Issue #159 - July 21, 2025
- Weekly INK
- Jul 21
- 2 min read
US Nuclear Agency Breach Tied to SharePoint Zero-Days
Source: Data Breach Today
Hackers used zero-day flaws in Microsoft SharePoint to breach a U.S. government agency that maintains and designs the country's nuclear weapons. Hundreds of organizations have succumbed to vulnerabilities in the widely used Microsoft software collectively known as ToolShell. Hackers penetrated the National Nuclear Security Administration, a semi-autonomous part of the Department of Energy, as well as other parts of the same department, a spokesperson told Information Security Media Group after Bloomberg first reported the breach Wednesday.

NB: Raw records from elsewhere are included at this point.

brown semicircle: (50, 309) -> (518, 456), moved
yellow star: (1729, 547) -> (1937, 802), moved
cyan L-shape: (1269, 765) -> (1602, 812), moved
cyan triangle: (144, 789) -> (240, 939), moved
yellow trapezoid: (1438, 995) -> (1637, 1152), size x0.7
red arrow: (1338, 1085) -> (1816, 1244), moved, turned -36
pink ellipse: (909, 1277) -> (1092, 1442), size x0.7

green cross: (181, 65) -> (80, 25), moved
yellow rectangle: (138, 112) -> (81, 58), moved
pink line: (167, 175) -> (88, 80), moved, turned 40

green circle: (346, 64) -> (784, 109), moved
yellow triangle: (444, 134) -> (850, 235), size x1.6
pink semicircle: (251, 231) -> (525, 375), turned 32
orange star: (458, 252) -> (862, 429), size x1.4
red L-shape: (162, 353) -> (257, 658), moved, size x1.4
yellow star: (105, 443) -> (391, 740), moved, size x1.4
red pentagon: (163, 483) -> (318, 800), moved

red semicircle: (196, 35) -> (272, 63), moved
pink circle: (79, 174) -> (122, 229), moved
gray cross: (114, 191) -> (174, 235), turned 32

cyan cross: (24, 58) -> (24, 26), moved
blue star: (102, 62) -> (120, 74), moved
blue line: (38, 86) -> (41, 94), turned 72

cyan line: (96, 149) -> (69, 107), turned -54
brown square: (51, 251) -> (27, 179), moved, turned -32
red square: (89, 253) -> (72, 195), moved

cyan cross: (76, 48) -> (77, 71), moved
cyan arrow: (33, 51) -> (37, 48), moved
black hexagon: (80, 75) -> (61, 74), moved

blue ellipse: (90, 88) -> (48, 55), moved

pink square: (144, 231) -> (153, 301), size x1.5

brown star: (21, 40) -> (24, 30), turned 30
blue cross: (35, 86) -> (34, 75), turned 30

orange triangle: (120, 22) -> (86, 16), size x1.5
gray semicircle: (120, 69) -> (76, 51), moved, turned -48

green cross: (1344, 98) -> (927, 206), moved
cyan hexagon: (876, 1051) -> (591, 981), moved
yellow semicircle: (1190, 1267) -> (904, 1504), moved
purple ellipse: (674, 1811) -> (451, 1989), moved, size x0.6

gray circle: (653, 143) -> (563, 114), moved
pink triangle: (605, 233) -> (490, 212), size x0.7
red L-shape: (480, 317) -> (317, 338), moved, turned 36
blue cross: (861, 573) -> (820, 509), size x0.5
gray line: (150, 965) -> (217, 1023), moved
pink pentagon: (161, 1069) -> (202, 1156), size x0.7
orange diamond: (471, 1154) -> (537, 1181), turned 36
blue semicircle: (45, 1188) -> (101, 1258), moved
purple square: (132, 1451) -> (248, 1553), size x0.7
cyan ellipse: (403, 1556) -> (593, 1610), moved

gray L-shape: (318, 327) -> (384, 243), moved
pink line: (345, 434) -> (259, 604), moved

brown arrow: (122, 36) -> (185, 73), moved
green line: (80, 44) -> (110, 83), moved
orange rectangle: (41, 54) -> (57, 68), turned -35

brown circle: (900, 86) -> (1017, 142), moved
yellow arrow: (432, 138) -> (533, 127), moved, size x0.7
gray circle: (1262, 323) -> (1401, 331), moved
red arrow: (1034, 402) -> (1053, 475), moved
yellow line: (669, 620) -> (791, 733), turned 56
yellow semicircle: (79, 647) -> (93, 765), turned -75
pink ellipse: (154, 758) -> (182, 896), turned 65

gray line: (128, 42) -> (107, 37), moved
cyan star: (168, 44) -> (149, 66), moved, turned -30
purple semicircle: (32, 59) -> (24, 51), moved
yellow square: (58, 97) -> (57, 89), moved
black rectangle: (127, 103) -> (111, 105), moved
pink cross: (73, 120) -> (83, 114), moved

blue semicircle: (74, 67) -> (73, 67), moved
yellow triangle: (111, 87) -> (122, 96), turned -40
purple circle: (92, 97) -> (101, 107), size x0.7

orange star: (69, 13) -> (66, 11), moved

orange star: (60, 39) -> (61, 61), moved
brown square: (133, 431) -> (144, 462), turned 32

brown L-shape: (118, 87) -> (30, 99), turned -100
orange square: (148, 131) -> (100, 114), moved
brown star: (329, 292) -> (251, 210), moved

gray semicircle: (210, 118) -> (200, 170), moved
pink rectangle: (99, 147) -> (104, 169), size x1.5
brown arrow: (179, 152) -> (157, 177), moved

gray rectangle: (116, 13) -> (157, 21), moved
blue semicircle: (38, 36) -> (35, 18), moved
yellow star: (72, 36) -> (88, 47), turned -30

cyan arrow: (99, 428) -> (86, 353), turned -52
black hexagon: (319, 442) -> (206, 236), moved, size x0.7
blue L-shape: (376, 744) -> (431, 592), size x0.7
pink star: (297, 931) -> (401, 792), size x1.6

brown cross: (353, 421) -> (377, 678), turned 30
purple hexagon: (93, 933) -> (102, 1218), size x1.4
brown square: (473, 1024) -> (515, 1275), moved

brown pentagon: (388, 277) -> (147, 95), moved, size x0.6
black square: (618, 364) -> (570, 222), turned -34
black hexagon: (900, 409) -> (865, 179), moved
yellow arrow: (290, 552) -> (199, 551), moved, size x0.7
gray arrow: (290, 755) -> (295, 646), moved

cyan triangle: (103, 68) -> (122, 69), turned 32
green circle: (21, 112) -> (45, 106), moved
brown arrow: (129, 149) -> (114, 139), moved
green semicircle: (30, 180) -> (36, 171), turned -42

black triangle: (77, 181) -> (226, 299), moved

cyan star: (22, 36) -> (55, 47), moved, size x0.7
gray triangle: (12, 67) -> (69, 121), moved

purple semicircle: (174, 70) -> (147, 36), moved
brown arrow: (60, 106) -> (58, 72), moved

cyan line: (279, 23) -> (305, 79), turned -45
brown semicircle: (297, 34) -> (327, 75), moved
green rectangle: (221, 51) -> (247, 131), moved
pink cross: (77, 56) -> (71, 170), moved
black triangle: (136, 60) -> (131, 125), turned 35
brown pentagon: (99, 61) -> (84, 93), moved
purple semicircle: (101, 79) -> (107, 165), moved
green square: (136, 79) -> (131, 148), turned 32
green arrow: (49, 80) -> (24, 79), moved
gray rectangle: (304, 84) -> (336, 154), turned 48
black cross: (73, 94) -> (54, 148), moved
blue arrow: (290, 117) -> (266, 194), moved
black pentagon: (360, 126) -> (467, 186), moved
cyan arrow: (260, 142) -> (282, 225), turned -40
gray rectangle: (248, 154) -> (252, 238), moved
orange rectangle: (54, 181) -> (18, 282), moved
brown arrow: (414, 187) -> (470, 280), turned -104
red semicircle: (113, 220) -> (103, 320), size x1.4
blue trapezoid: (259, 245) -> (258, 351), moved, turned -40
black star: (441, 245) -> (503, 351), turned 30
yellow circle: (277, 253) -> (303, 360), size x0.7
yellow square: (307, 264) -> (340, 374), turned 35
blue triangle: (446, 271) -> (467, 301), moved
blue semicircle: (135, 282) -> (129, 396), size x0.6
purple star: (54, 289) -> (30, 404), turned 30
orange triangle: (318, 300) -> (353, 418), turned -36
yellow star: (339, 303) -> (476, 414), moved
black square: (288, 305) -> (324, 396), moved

Iranian APT Targets Android Users With New Variants of DCHSpy Spyware
Source: Security Week
Iranian APT MuddyWater has been using new versions of the DCHSpy Android surveillance tool since the beginning of the conflict with Israel. One week after the Israel-Iran conflict started, Lookout identified new DCHSpy samples, which appear to have been deployed against adversaries disguised as VPNs or banking applications, using political lures.
Another Medical Practice Closes Its Doors After Cyberattack
Source: Info Risk Today
Another small medical care provider has shut its doors forever as the result of a recent "devastating" cyberattack and data theft. Georgia-based Ascension Health Services LLC - which did business as Alpha Wellness & Alpha Medical Centre - decided to permanently pull the plug on its operations in April following an attack allegedly carried out by cybercriminal gang RansomHub, which lists the practices as a victim on its darkweb site.
Microsoft Traces On-Premises SharePoint Exploits to China
Source: Data Breach Today
Hackers targeting zero-day vulnerabilities in Microsoft SharePoint appear to have focused on stealing cryptographic data to facilitate long-term, post-patch access to servers, security experts warn. Microsoft, which has tied early exploitation activity to China, is rushing out emergency patches to help organizations blunt the exploit chain, dubbed ToolShell, being used. On-premises versions of SharePoint are at risk but SharePoint Online in Microsoft 365 is not.
Department of Education Site Mimicked in Phishing Scheme
Source: Dark Reading
An ongoing phishing campaign is using fake versions of the department's G5 grant portal, taking advantage of political turmoil associated with the DoE's 1,400 layoffs. Hackers are spoofing a US government website in an effort to steal sensitive credentials from educators.